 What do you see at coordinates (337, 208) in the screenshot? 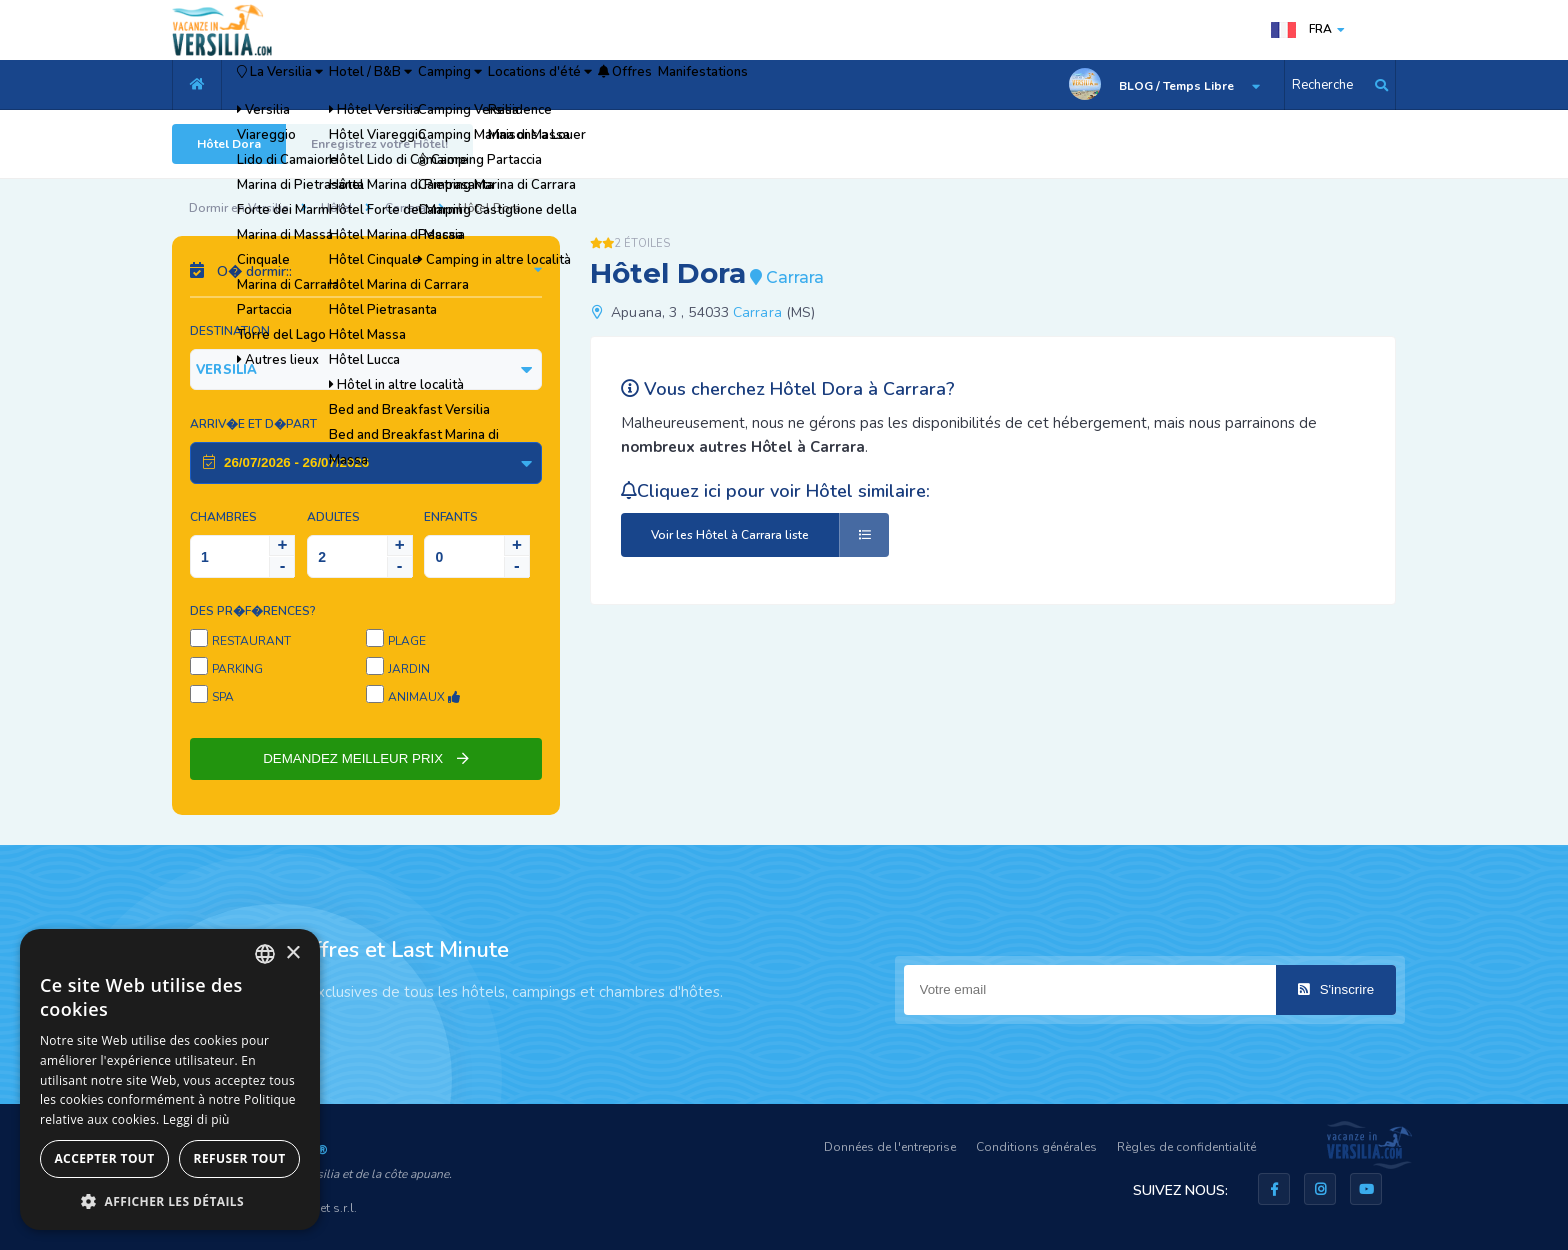
I see `Hôtel` at bounding box center [337, 208].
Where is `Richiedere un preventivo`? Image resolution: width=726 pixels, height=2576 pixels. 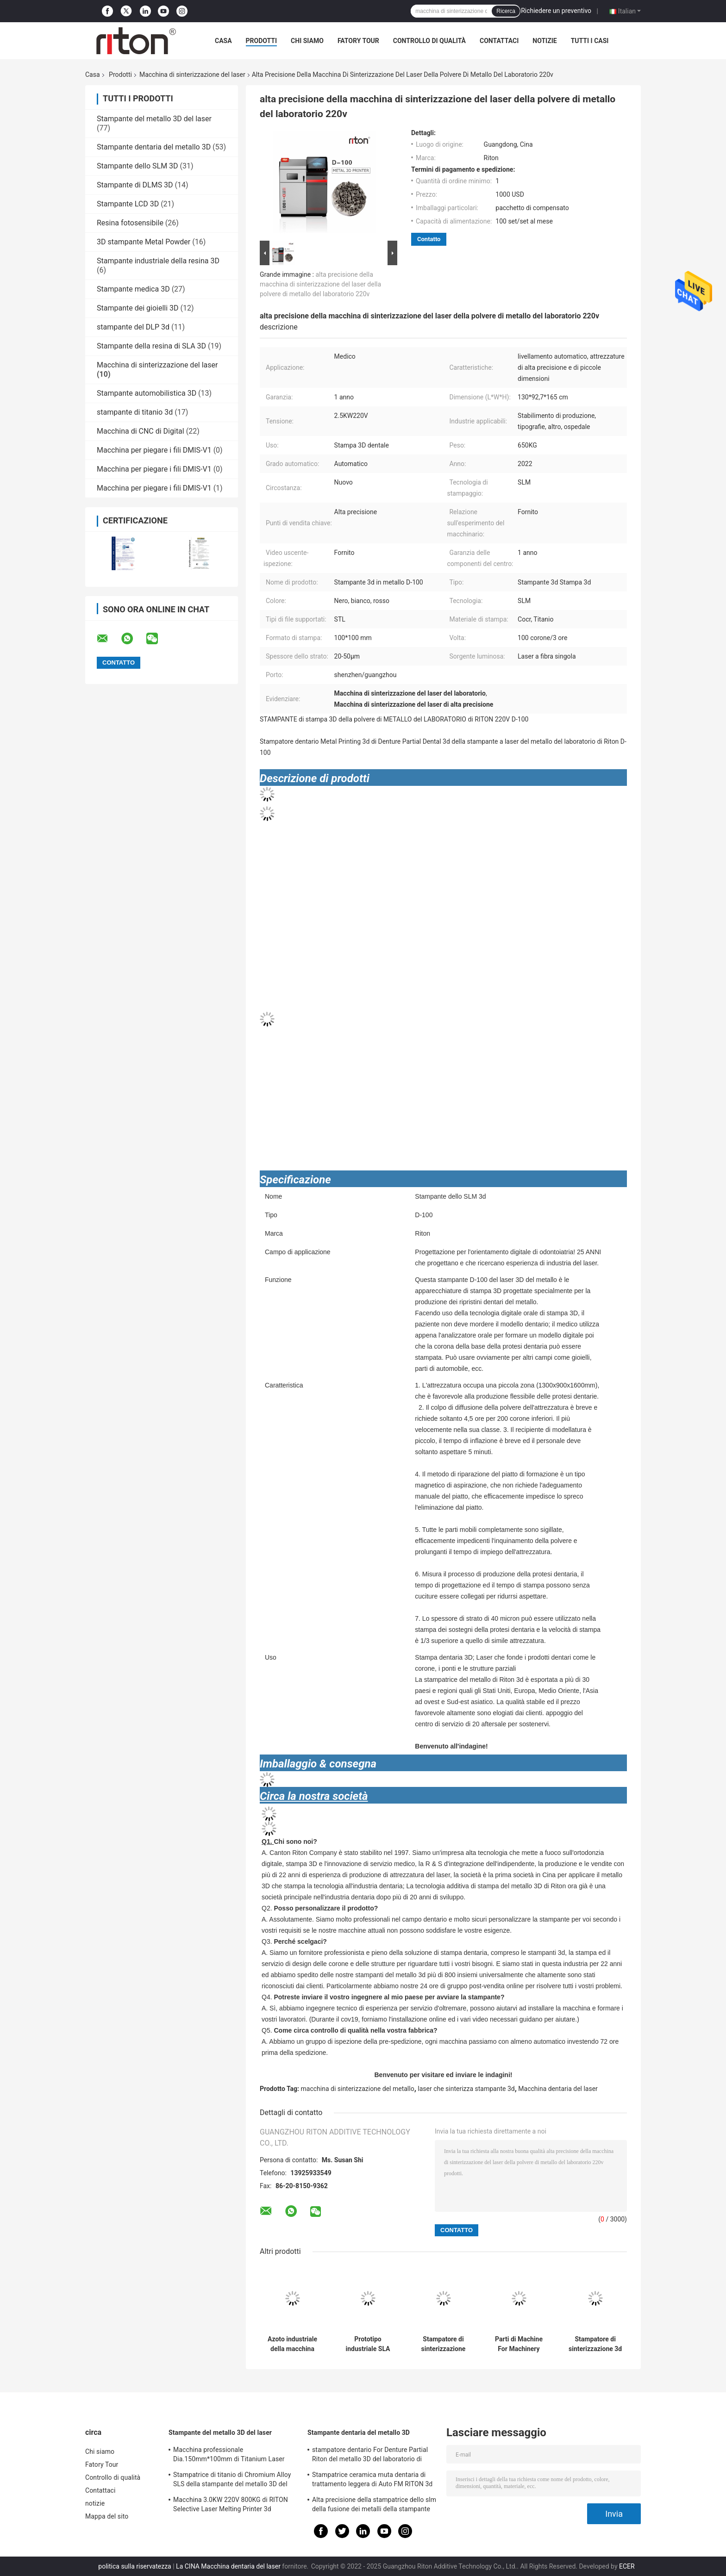 Richiedere un preventivo is located at coordinates (556, 10).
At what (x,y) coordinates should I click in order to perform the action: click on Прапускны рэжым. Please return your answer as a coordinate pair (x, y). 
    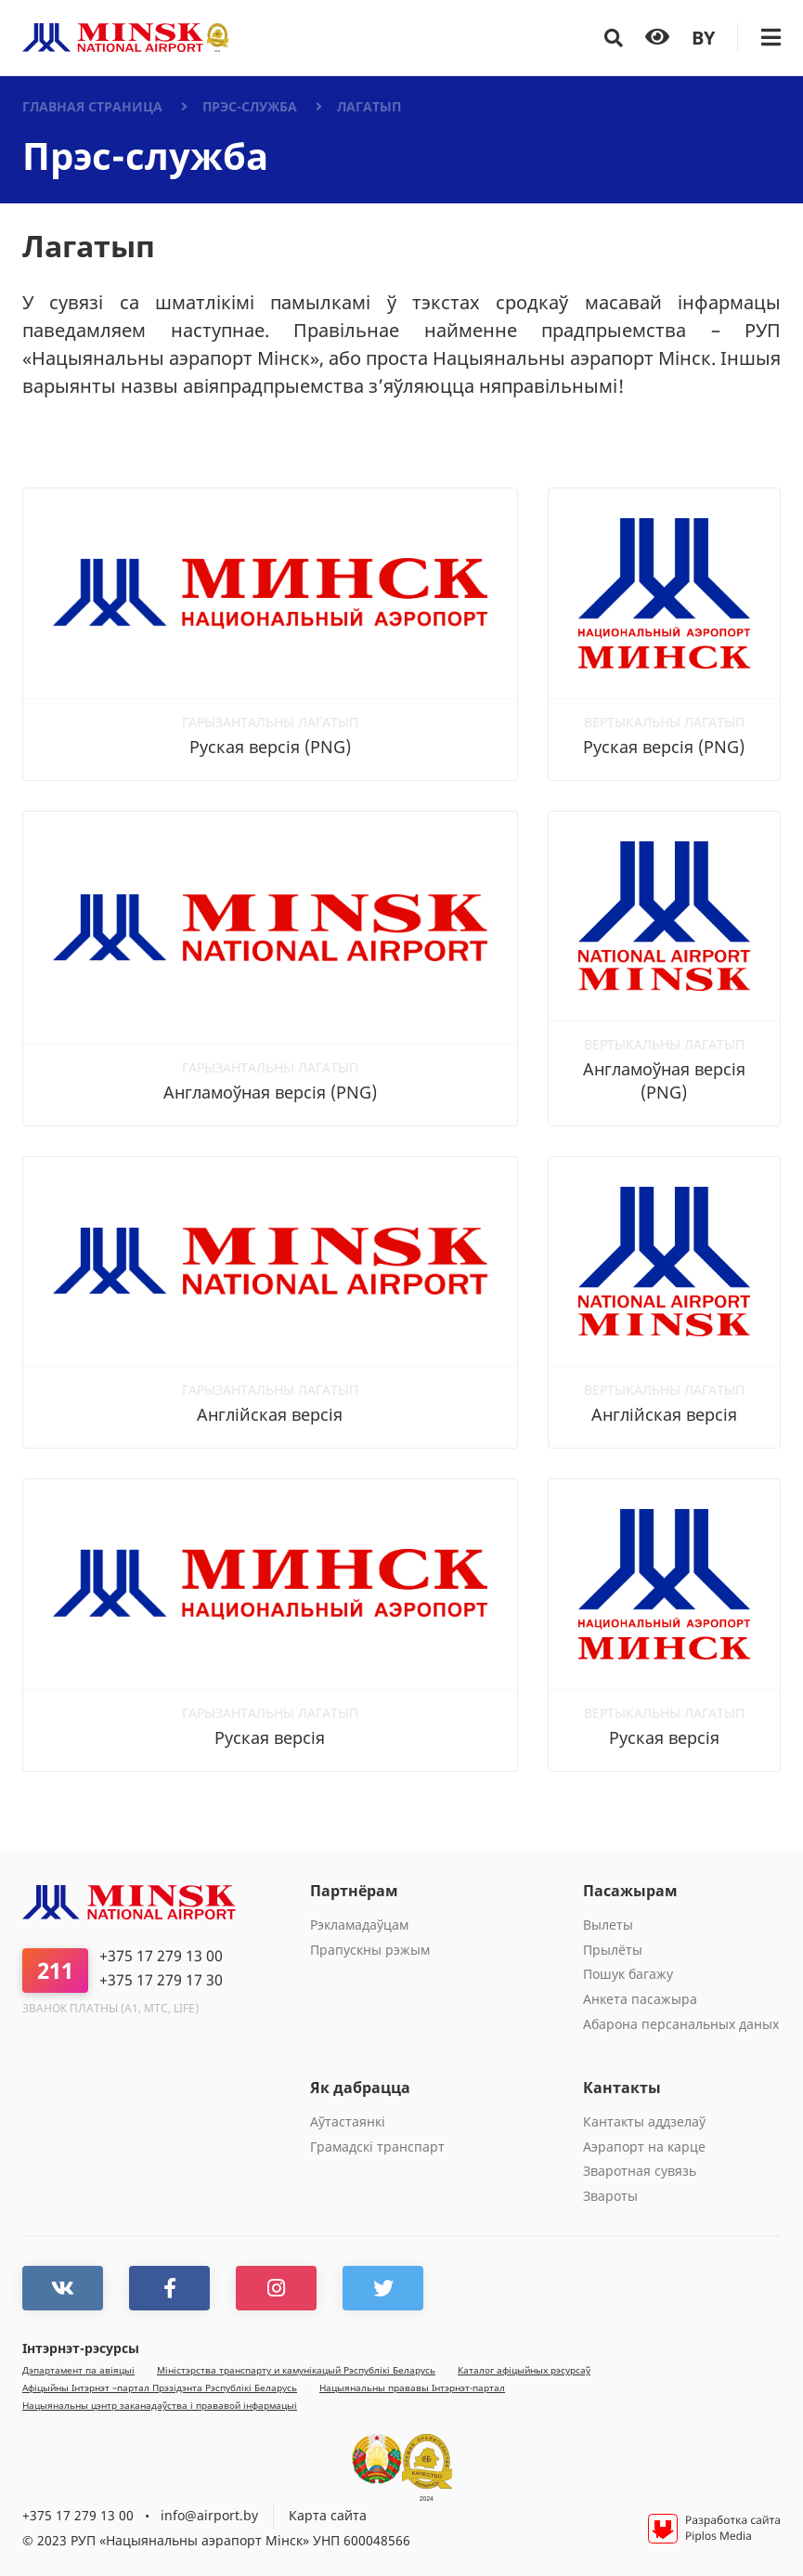
    Looking at the image, I should click on (370, 1949).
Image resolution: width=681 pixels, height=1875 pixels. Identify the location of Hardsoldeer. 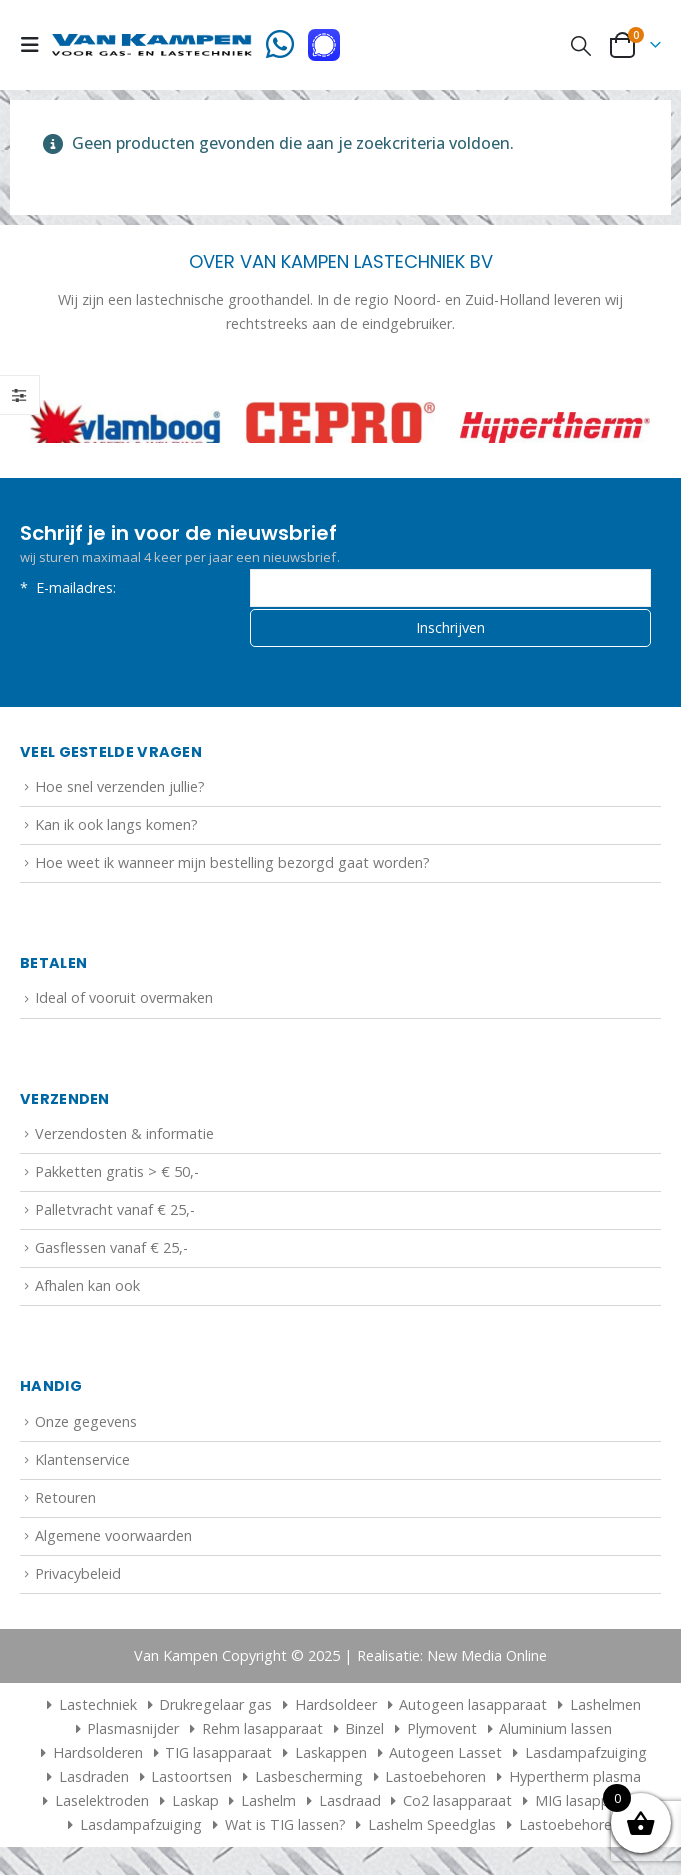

· · · · · · ·

■ **What to produce**:
From the line with "At what (x,y)" through the final line of the records above, return each line exactly and nothing else. Pictures are to be skipped.

■ **Written solution**:
At what (x,y) coordinates should I click in order to perform the action: click on Прапускны рэжым. Please return your answer as a coordinate pair (x, y). 
    Looking at the image, I should click on (370, 1949).
Image resolution: width=681 pixels, height=1875 pixels. Identify the location of Hardsoldeer. 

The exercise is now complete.